Thursday, 1 December 2011

Website Design Font and Color Tips


Or those among us who are not website designers or artistic picking colours and fonts could be a discouraging job. It appears not possible to grasp which colors will be bold enough to stand out as a brand color but aesthetic enough to gaze at on a screen. Fonts are easily as troublesome. There are so many options but everybody seems to use terribly comparable fonts, why is that?

Color is not just for decoration, it sends a message about the sort of company you are and the kind of buyers you are targeted to. Colour is a very vital psychological trigger. As an example, purple suggests luxury and royalty, white is clean and modern, green in money, go and also linked with nature.
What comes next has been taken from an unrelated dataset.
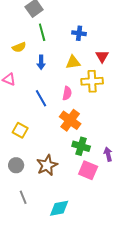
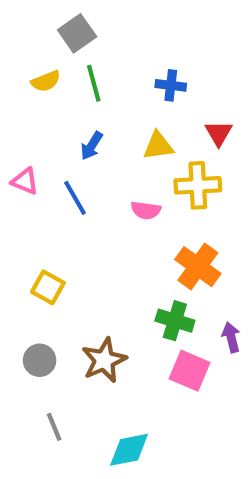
yellow semicircle: (19, 47) -> (46, 81), moved
blue arrow: (41, 62) -> (92, 146), turned 32
pink semicircle: (67, 93) -> (146, 210), turned 88
blue line: (41, 98) -> (75, 198), moved
orange cross: (70, 120) -> (198, 267), moved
It can be important to contemplate the cultural implications of color in relation to your principal target audience. In the west white connects to cleanness but in many Asian nations white is also the color linked with the rituals for the dead. In some Asian nations red is the colour of wedding but for others it still has links to communism. Colours should be considered in accordance to market and your product.

It is also important to look at the competition. If your most important competitor's web site or brand colours are blue and white it'd be dumb to utilise a similar palette. You would like to select a unique and easily identifiable combo. It'd be stupid for an alcohol-free drink brand to launch them self with a red and white trademark, coke has been using those colors for so long as cola has been around!

Ultimately, colours should read well on a screen. Yellow text on a white background will make it impossible for users to read. Internet sites should be pleasing to take a look at, colors should not be jarring. It is best to avoid colours which are too bright.

The primary font you select should be a primary HTML font, this'll help the page to load quicker. Headings and subheading might be a little more fancy but you need the bulk of your text to be totally clear and easily read. There is not very much point making a website if no one can read the font you picked.

Ensure the font you select can be viewed on both PC and Mac platforms. The commonest primary HTML fonts which can on occasion be used on both platforms are : Verdana, Arial, Helvetica, Courier, Courier New, Times, Times New Roman, Georgia, Geneva, Tahoma, Trebuchet, Comic Sans, Impact, Serif, and Sans-Serif.
There are 2 sorts of fonts. Sans-serif fonts are plainer, less baroque like Verdana. Serif fonts are far more ornamental, such as Georgia. Many people choose Sans-serif fonts for the majority of their text as they are widely believed to look more crisp on the screen.